Grace Kim, Photojournalist

It isn’t quite hard to catch a picture or video on the internet of a parent publicly shaming their child for acting out. Whether it is a dad breaking his daughter’s laptop for posting inappropriate content, or a mom forcing her son to walk the streets of LA wearing a cardboard box that says “I am a thief” in big black bold letters, these are all examples of a new form of discipline called public shaming. In fact, public shaming became so bad in areas like Illinois that Governor La Shawn K. Ford had to propose a legislation to penalize parents who discipline their child online. Public shaming, as the name suggests, humiliates a person in public for his/her wrongdoings as a form of punishment. It is understandable that a parent might get frustrated at their child, still, public shaming is unacceptable. Salvador Martinez (11) understands that “a child should be disciplined, but [he doesn’t] think that public shaming is a necessary form of punishment.”
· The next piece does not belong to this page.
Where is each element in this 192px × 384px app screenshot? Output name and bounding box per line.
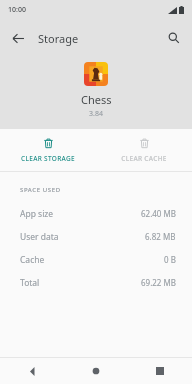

For one, public shaming will damage a young child’s confidence and mindset. According to a study by June Tangney of George Mason University, reprimanding a child at a public setting causes him/her to feel shame rather than guilt. As Fatherly described it, “shame is an emotion that makes you feel bad about yourself; guilt is an emotion that makes you feel bad about something you did.” Public shaming, surprisingly, had a contrary effect on young children. Instead of feeling ashamed of their actions, children had lower confidence and self- esteem. A girl from Tacoma, Washington even tried to commit suicide after her dad posted a picture of her long hair cut as a punishment for sending a boy racy pictures. The girl clearly needed to be disciplined, however public shaming proved to be unsuccessful. Not only does public discipline lowers a child’s confidence, it also creates a permanent record on the internet. Even if the parent wanted to delete the picture or video later on, the video may have already gone viral. As a result, the child may have a hard time getting a job or be isolated at school or work. The internet is a scary place. By publicly displaying one’s children on the internet, parents are, unknowingly, exposing their child to internet predators. These predators approach children with small self-esteem, and victims of public shaming are just what they are looking for. At school or work, victims of public discipline can also become victims of bullying. After all, anyone can view something that is shared online.


Disciplining your child doesn’t haven’t to be a traumatizing experience; there are alternatives that proved to be drastically more successful. Try actively listening to your child or creating small consequences for bad behavior such as chores.